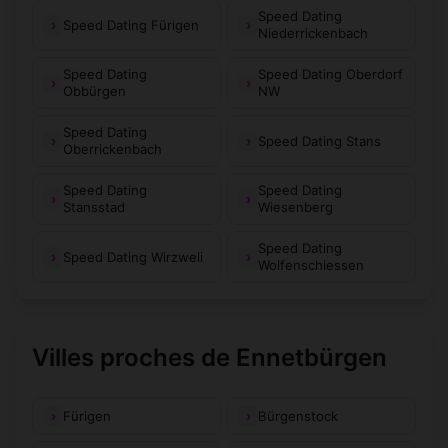
Speed Dating
Speed Dating Fürigen
Niederrickenbach
Speed Dating
Speed Dating Oberdorf
Obbürgen
NW
Speed Dating
Speed Dating Stans
Oberrickenbach
Speed Dating
Speed Dating
Stansstad
Wiesenberg
Speed Dating
Speed Dating Wirzweli
Wolfenschiessen
Villes proches de Ennetbürgen
Fürigen
Bürgenstock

◇ ◇ ◇

» **To do**: Write the lines above out again exactly, excluding every picture.

» **Written answer**:
Speed Dating
Speed Dating Fürigen
Niederrickenbach
Speed Dating
Speed Dating Oberdorf
Obbürgen
NW
Speed Dating
Speed Dating Stans
Oberrickenbach
Speed Dating
Speed Dating
Stansstad
Wiesenberg
Speed Dating
Speed Dating Wirzweli
Wolfenschiessen
Villes proches de Ennetbürgen
Fürigen
Bürgenstock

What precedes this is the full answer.